Hard suspension on the other hand will minimize body movement but will give u understeer and your a.. will hurt after 5min in the car, so like everything else its a matter of finding the right setting for certain track
it also depends on the track.
take Monza for example, u have lots of high speed corners which require stiffer suspension. However, u have 2 chicanes and 1 s curve which require drivers to use the maximum track space available. Therefore, u don't want ur car to jump over the curves and spin on every chicane, so teams use something in between soft and stiff.
i don't know if i could explain the idea the right way
allan wrote:it also depends on the track.
take Monza for example, u have lots of high speed corners which require stiffer suspension. However, u have 2 chicanes and 1 s curve which require drivers to use the maximum track space available. Therefore, u don't want ur car to jump over the curves and spin on every chicane, so teams use something in between soft and stiff.
i don't know if i could explain the idea the right way
"The springs or torsion bars are the parts of the suspension that actually absorb the bumps. In simple terms, the softer the suspension on the car, the quicker it will travel through a corner. This has the adverse effect of making the car less sensitive to the drivers input, causing sloppy handling. A harder sprung car will have less mechanical grip through the corner, but the handling will be more sensitive and more direct, ideal for circuits such as Monaco where the drivers must be inch perfect between the barriers." Article in mechanics, F1 Technical
I need someone to comfirm which is right. According to the article i read, softer springs are faster through the corner. Can someone explain this.

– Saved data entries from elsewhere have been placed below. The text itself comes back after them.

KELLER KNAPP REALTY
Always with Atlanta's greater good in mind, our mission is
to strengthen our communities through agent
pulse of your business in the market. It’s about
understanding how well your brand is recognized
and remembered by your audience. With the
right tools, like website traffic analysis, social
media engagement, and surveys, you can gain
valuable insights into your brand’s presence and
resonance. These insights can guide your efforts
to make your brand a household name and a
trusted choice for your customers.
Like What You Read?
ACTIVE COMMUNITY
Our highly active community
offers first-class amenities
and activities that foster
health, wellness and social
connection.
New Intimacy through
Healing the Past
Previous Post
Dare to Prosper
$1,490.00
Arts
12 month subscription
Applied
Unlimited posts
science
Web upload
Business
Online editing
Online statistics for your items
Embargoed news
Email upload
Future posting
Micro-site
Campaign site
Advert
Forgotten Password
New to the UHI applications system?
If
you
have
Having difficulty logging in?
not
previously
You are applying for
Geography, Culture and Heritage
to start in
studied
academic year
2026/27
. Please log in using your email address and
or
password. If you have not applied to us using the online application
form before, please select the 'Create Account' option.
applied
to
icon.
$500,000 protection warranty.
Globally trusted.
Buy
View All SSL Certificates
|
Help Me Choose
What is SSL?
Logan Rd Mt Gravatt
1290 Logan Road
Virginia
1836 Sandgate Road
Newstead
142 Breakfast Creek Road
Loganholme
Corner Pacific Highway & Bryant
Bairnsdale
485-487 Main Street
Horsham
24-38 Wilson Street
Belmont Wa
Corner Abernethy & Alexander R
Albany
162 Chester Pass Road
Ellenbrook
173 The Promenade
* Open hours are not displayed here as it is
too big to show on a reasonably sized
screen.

It's a huge topic you are addressing here. I'm not going to explain a lot but something I just read is bothering me.
Springs and torsionbars do NOT absorb bumps. Dampers absorb/dissipate bumps. Springs and torsionbars just store energy. It's a huge difference!
And yes, softer springs, by rule give beter mechanical grip. They allow the tire to follow the curves of the road better. But as said response becomes 'slow'.
Then there is the oversteer/understeer thing. Soft springs nor stiff springs will make the car oversteer or understeer. Yes, they do determine howmuch bodyroll there will be, but don't have oversteer or understeer as a characteristic. Oversteer and understeer are effects of the difference between the springstiffness of the front and the back. As you make the rear springs softer the more understeer you create and visa versa.
Furthermore springstiffness is relative. F1 cars run pretty stiff springs for aerodynamic reasons. This does not mean the springs are stiffer than the springs on a, for example, Maybach. Heavy cars need stiffer springs to have the same effect.
Dampers are a hole different ball part and there function is very hard to explain. But to keep it simple. The faster the wheel hits a bump the quicker the damper has to absorb the energy. Imagine the variety of speeds and bumps a road has and you will understand the complexity of there work/design.
Ahh, "Suspension 101", maybe the most complex part of racing, or even luxury cars. First off, I strongly suggest you get some good books, because this can become incredibly complicated.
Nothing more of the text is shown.